Exercise material section start

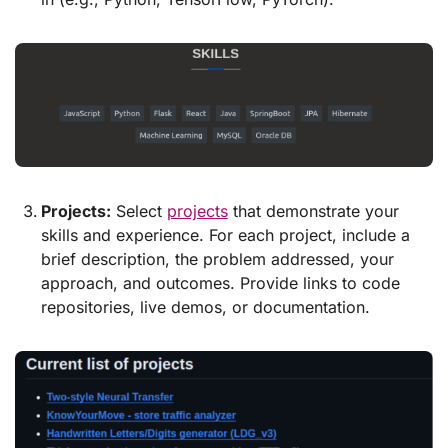
Projects:
Select
projects
that demonstrate your
skills and experience. For each project, include a
brief description, the problem addressed, your
approach, and outcomes. Provide links to code
repositories, live demos, or documentation.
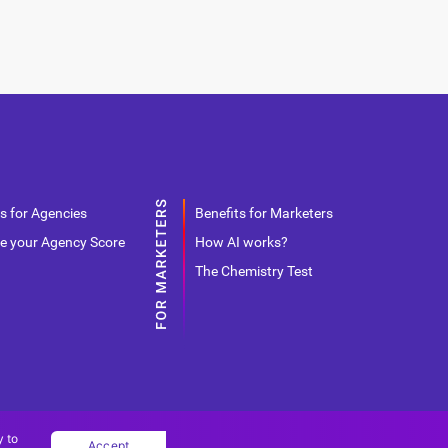
s for Agencies
Benefits for Marketers
e your Agency Score
How AI works?
The Chemistry Test
y to
Accept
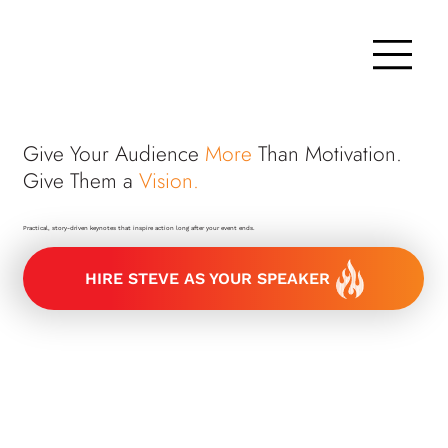
Give Your Audience
More
Than Motivation.
Give Them a
Vision.
Practical, story-driven keynotes that inspire action long after your event ends.
HIRE STEVE AS YOUR SPEAKER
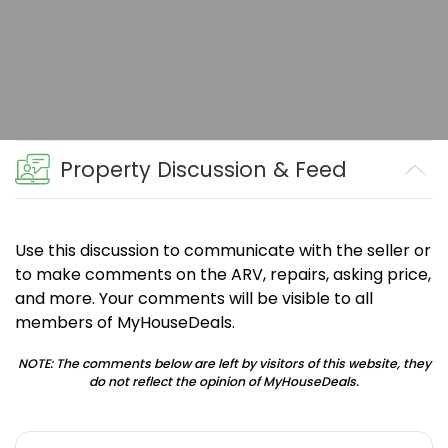
Property Discussion & Feed
Use this discussion to communicate with the seller or
to make comments on the ARV, repairs, asking price,
and more. Your comments will be visible to all
members of MyHouseDeals.
NOTE: The comments below are left by visitors of this website, they
do not reflect the opinion of MyHouseDeals.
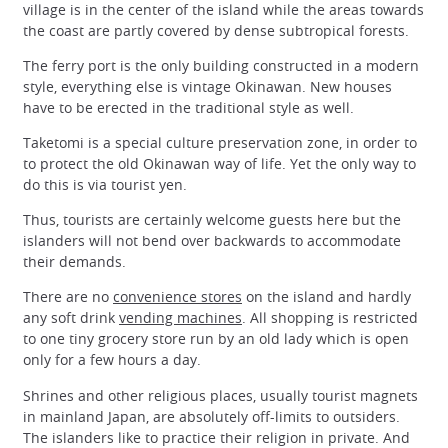
village is in the center of the island while the areas towards
the coast are partly covered by dense subtropical forests.
The ferry port is the only building constructed in a modern
style, everything else is vintage Okinawan. New houses
have to be erected in the traditional style as well.
Taketomi is a special culture preservation zone, in order to
to protect the old Okinawan way of life. Yet the only way to
do this is via tourist yen.
Thus, tourists are certainly welcome guests here but the
islanders will not bend over backwards to accommodate
their demands.
There are no
convenience stores
on the island and hardly
any soft drink
vending machines
. All shopping is restricted
to one tiny grocery store run by an old lady which is open
only for a few hours a day.
Shrines and other religious places, usually tourist magnets
in mainland Japan, are absolutely off-limits to outsiders.
The islanders like to practice their religion in private. And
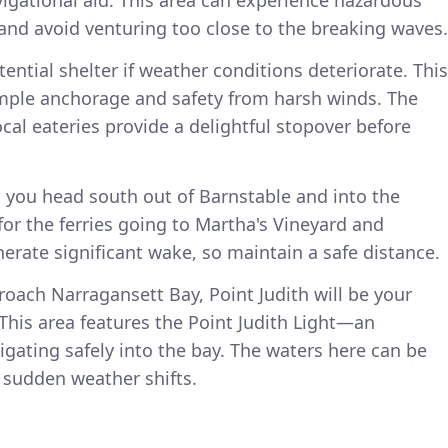
 and avoid venturing too close to the breaking waves.
ential shelter if weather conditions deteriorate. This
mple anchorage and safety from harsh winds. The
al eateries provide a delightful stopover before
you head south out of Barnstable and into the
or the ferries going to Martha's Vineyard and
erate significant wake, so maintain a safe distance.
roach Narragansett Bay, Point Judith will be your
This area features the Point Judith Light—an
igating safely into the bay. The waters here can be
 sudden weather shifts.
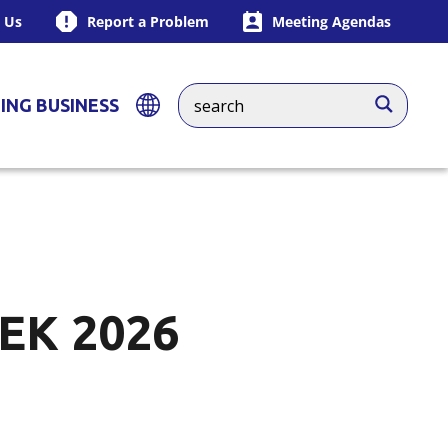
 Us
Report a Problem
Meeting Agendas
ING BUSINESS
EK 2026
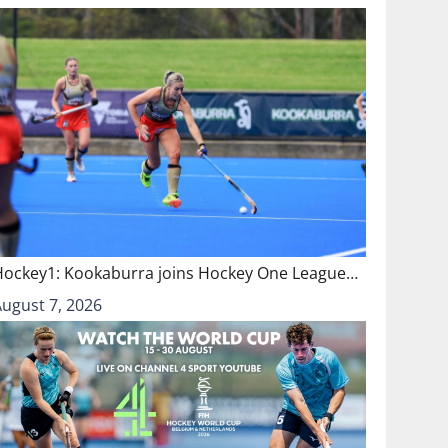
Hockey1: Kookaburra joins Hockey One League…
August 7, 2026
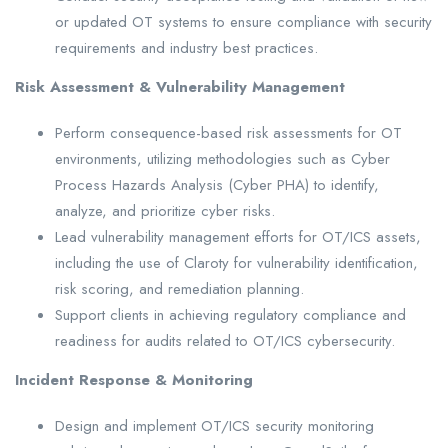
or updated OT systems to ensure compliance with security
requirements and industry best practices.
Risk Assessment & Vulnerability Management
Perform consequence-based risk assessments for OT
environments, utilizing methodologies such as Cyber
Process Hazards Analysis (Cyber PHA) to identify,
analyze, and prioritize cyber risks.
Lead vulnerability management efforts for OT/ICS assets,
including the use of Claroty for vulnerability identification,
risk scoring, and remediation planning.
Support clients in achieving regulatory compliance and
readiness for audits related to OT/ICS cybersecurity.
Incident Response & Monitoring
Design and implement OT/ICS security monitoring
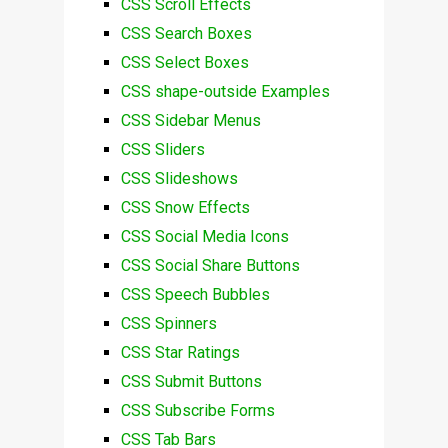
CSS Scroll Effects
CSS Search Boxes
CSS Select Boxes
CSS shape-outside Examples
CSS Sidebar Menus
CSS Sliders
CSS Slideshows
CSS Snow Effects
CSS Social Media Icons
CSS Social Share Buttons
CSS Speech Bubbles
CSS Spinners
CSS Star Ratings
CSS Submit Buttons
CSS Subscribe Forms
CSS Tab Bars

Exercise material section end

§ What you should do: In the listing above, find each line where "Judith" occurs and copy it.

§ Task result:
roach Narragansett Bay, Point Judith will be your
This area features the Point Judith Light—an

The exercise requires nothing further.